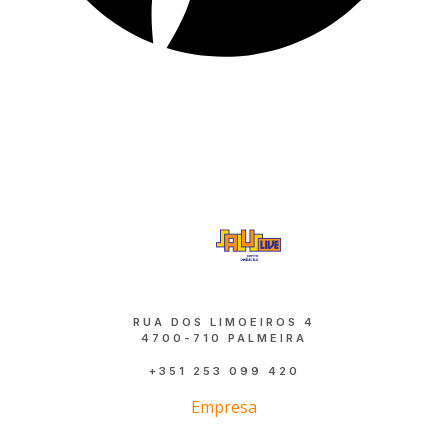
RUA DOS LIMOEIROS 4
4700-710 PALMEIRA
+351 253 099 420
Empresa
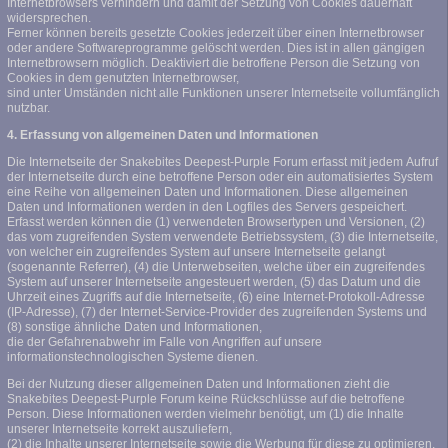
Internetbrowsers verhindern und damit der Setzung von Cookies dauerhaft
widersprechen.
Ferner können bereits gesetzte Cookies jederzeit über einen Internetbrowser
oder andere Softwareprogramme gelöscht werden. Dies ist in allen gängigen
Internetbrowsern möglich. Deaktiviert die betroffene Person die Setzung von
Cookies in dem genutzten Internetbrowser,
sind unter Umständen nicht alle Funktionen unserer Internetseite vollumfänglich
nutzbar.
4. Erfassung von allgemeinen Daten und Informationen
Die Internetseite der Snakebites Deepest-Purple Forum erfasst mit jedem Aufruf
der Internetseite durch eine betroffene Person oder ein automatisiertes System
eine Reihe von allgemeinen Daten und Informationen. Diese allgemeinen
Daten und Informationen werden in den Logfiles des Servers gespeichert.
Erfasst werden können die (1) verwendeten Browsertypen und Versionen, (2)
das vom zugreifenden System verwendete Betriebssystem, (3) die Internetseite,
von welcher ein zugreifendes System auf unsere Internetseite gelangt
(sogenannte Referrer), (4) die Unterwebseiten, welche über ein zugreifendes
System auf unserer Internetseite angesteuert werden, (5) das Datum und die
Uhrzeit eines Zugriffs auf die Internetseite, (6) eine Internet-Protokoll-Adresse
(IP-Adresse), (7) der Internet-Service-Provider des zugreifenden Systems und
(8) sonstige ähnliche Daten und Informationen,
die der Gefahrenabwehr im Falle von Angriffen auf unsere
informationstechnologischen Systeme dienen.
Bei der Nutzung dieser allgemeinen Daten und Informationen zieht die
Snakebites Deepest-Purple Forum keine Rückschlüsse auf die betroffene
Person. Diese Informationen werden vielmehr benötigt, um (1) die Inhalte
unserer Internetseite korrekt auszuliefern,
(2) die Inhalte unserer Internetseite sowie die Werbung für diese zu optimieren,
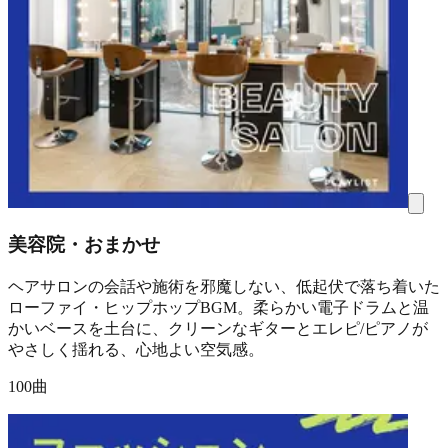
美容院・おまかせ
ヘアサロンの会話や施術を邪魔しない、低起伏で落ち着いた
ローファイ・ヒップホップBGM。柔らかい電子ドラムと温
かいベースを土台に、クリーンなギターとエレピ/ピアノが
やさしく揺れる、心地よい空気感。
100曲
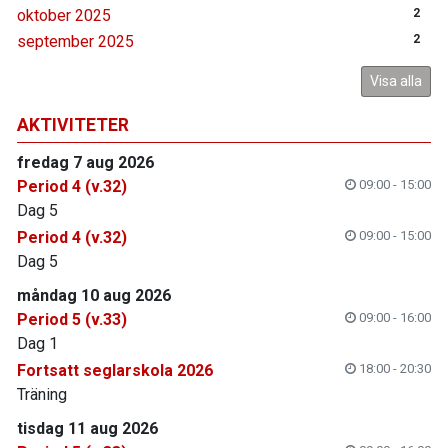
oktober 2025
2
september 2025
2
Visa alla
AKTIVITETER
fredag 7 aug 2026
Period 4 (v.32)
09:00 - 15:00
Dag 5
Period 4 (v.32)
09:00 - 15:00
Dag 5
måndag 10 aug 2026
Period 5 (v.33)
09:00 - 16:00
Dag 1
Fortsatt seglarskola 2026
18:00 - 20:30
Träning
tisdag 11 aug 2026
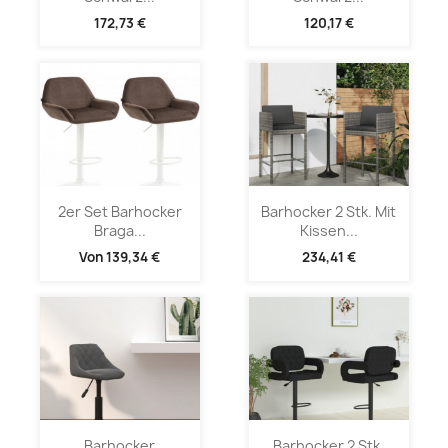
172,73 €
120,17 €
2er Set Barhocker
Barhocker 2 Stk. Mit
Braga...
Kissen...
Von
139,34 €
234,41 €
Barhocker
Barhocker 2 Stk.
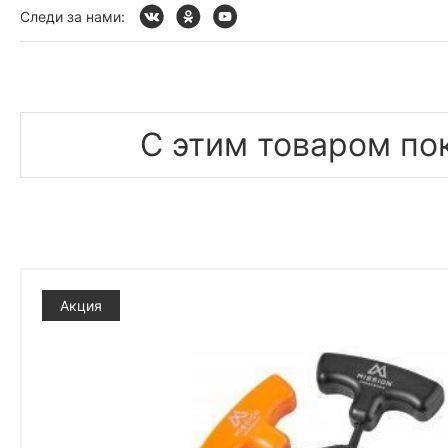
Следи за нами:
С этим товаром по
Акция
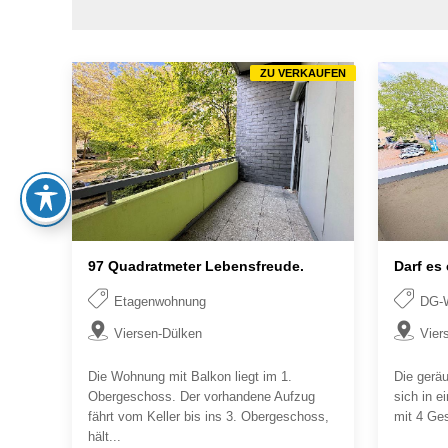
ZU VERKAUFEN
97 Quadratmeter Lebensfreude.
Darf es
Etagenwohnung
DG-
Viersen-Dülken
Vier
Die Wohnung mit Balkon liegt im 1.
Die gerä
Obergeschoss. Der vorhandene Aufzug
sich in 
fährt vom Keller bis ins 3. Obergeschoss,
mit 4 Ge
hält...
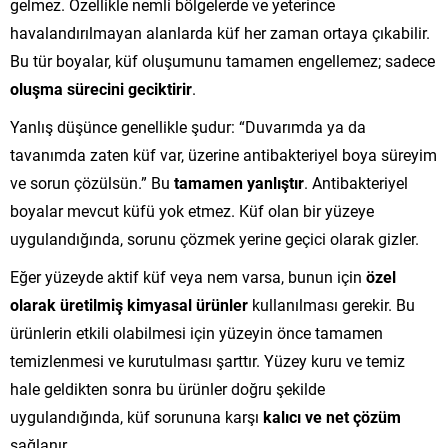
gelmez. Özellikle nemli bölgelerde ve yeterince
havalandırılmayan alanlarda küf her zaman ortaya çıkabilir.
Bu tür boyalar, küf oluşumunu tamamen engellemez; sadece
oluşma sürecini geciktirir
.
Yanlış düşünce genellikle şudur: “Duvarımda ya da
tavanımda zaten küf var, üzerine antibakteriyel boya süreyim
ve sorun çözülsün.” Bu
tamamen yanlıştır
. Antibakteriyel
boyalar mevcut küfü yok etmez. Küf olan bir yüzeye
uygulandığında, sorunu çözmek yerine geçici olarak gizler.
Eğer yüzeyde aktif küf veya nem varsa, bunun için
özel
olarak üretilmiş kimyasal ürünler
kullanılması gerekir. Bu
ürünlerin etkili olabilmesi için yüzeyin önce tamamen
temizlenmesi ve kurutulması şarttır. Yüzey kuru ve temiz
hale geldikten sonra bu ürünler doğru şekilde
uygulandığında, küf sorununa karşı
kalıcı ve net çözüm
sağlanır.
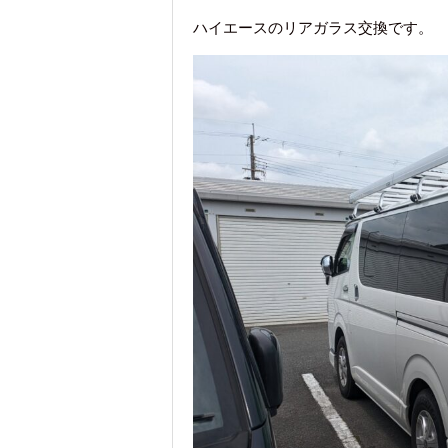
ハイエースのリアガラス交換です。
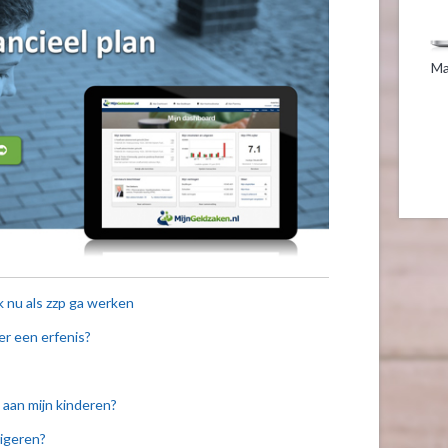
Ma
k nu als zzp ga werken
er een erfenis?
 aan mijn kinderen?
rigeren?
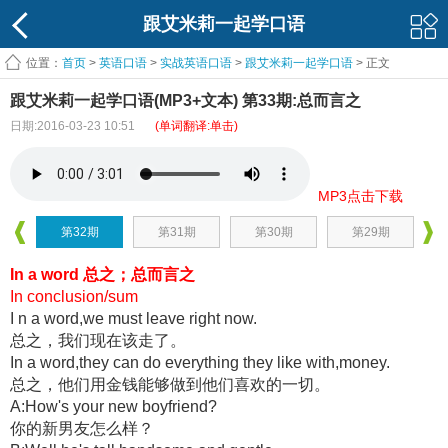
跟艾米莉一起学口语
位置：
首页
>
英语口语
>
实战英语口语
>
跟艾米莉一起学口语
> 正文
跟艾米莉一起学口语(MP3+文本) 第33期:总而言之
日期:2016-03-23 10:51
(单词翻译:单击)
MP3点击下载
第32期
第31期
第30期
第29期
In a word 总之；总而言之
In conclusion/sum
I n a word,we must leave right now.
总之，我们现在该走了。
In a word,they can do everything they like with,money.
总之，他们用金钱能够做到他们喜欢的一切。
A:How's your new boyfriend?
你的新男友怎么样？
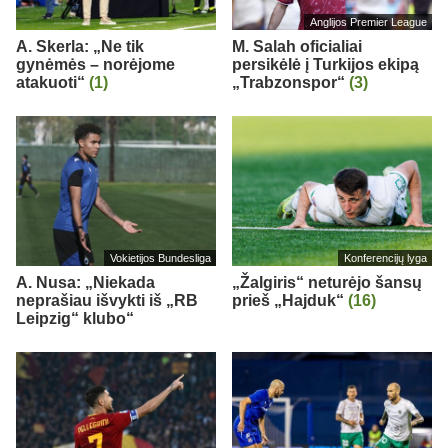
Anglijos Premier League
A. Skerla: „Ne tik
M. Salah oficialiai
gynėmės – norėjome
persikėlė į Turkijos ekipą
atakuoti“
(1)
„Trabzonspor“
(3)
Vokietijos Bundesliga
Konferencijų lyga
A. Nusa: „Niekada
„Žalgiris“ neturėjo šansų
neprašiau išvykti iš „RB
prieš „Hajduk“
(16)
Leipzig“ klubo“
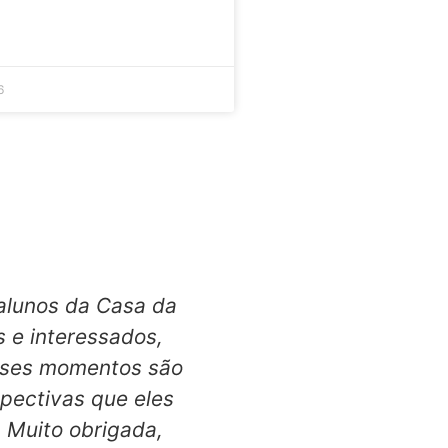
6
 alunos da Casa da
Oi me chamo Jonathan
 e interessados,
o início dessa hi
Esses momentos são
Paraisópolis
pectivas que eles
alimentos,verduras
 Muito obrigada,
outras E foi lá que 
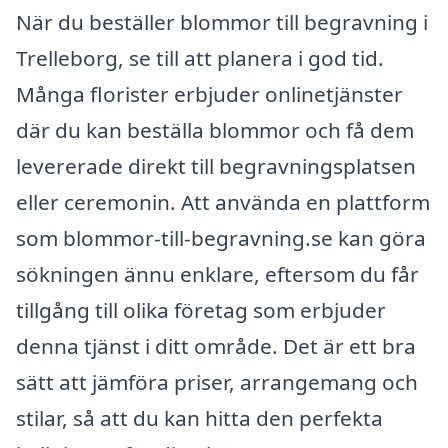
När du beställer blommor till begravning i
Trelleborg, se till att planera i god tid.
Många florister erbjuder onlinetjänster
där du kan beställa blommor och få dem
levererade direkt till begravningsplatsen
eller ceremonin. Att använda en plattform
som blommor-till-begravning.se kan göra
sökningen ännu enklare, eftersom du får
tillgång till olika företag som erbjuder
denna tjänst i ditt område. Det är ett bra
sätt att jämföra priser, arrangemang och
stilar, så att du kan hitta den perfekta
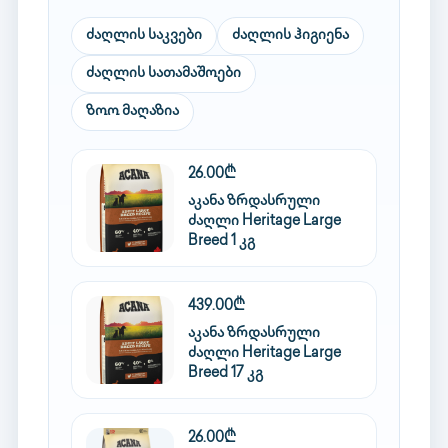
ძაღლის საკვები
ძაღლის ჰიგიენა
ძაღლის სათამაშოები
ზოო მაღაზია
26.00₾
აკანა ზრდასრული
ძაღლი Heritage Large
Breed 1 კგ
439.00₾
აკანა ზრდასრული
ძაღლი Heritage Large
Breed 17 კგ
26.00₾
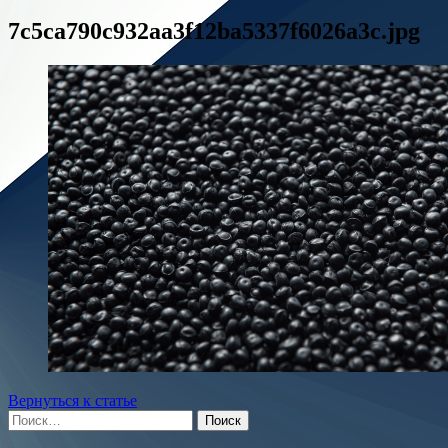
7c5ca790c932aa3f12ba5337f6026a3c.jpg
Вернуться к статье
Найти:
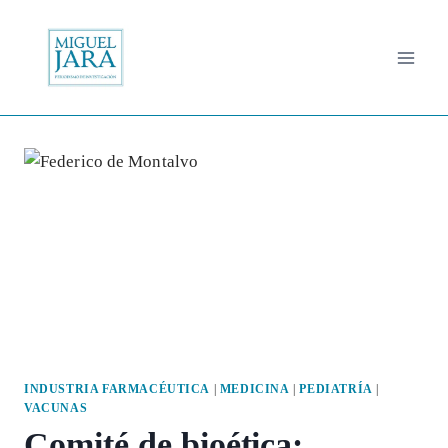
Saltar
al
contenido
INDUSTRIA FARMACÉUTICA
|
MEDICINA
|
PEDIATRÍA
|
VACUNAS
Comité de bioética:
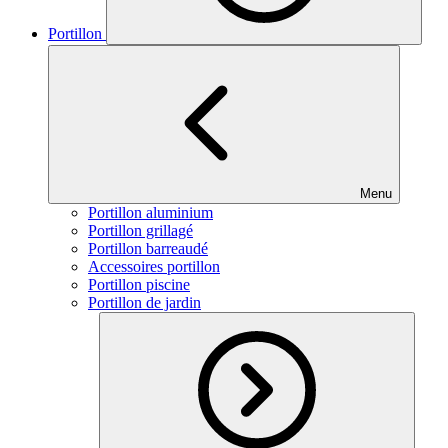
Portillon
Menu
Portillon aluminium
Portillon grillagé
Portillon barreaudé
Accessoires portillon
Portillon piscine
Portillon de jardin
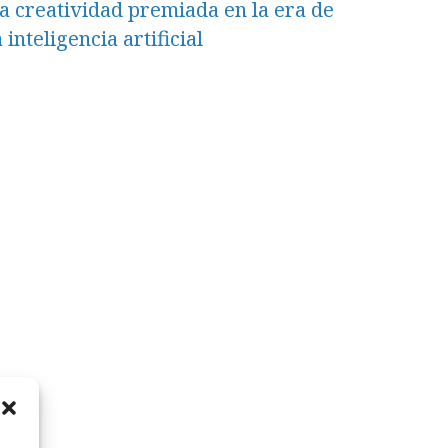
a creatividad premiada en la era de
a inteligencia artificial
________________________
#### [Task goal]
Above are the records; copy each line from them that includes the string "Purple".

#### [Output below]
Die Internetseite der Snakebites Deepest-Purple Forum erfasst mit jedem Aufruf
Snakebites Deepest-Purple Forum keine Rückschlüsse auf die betroffene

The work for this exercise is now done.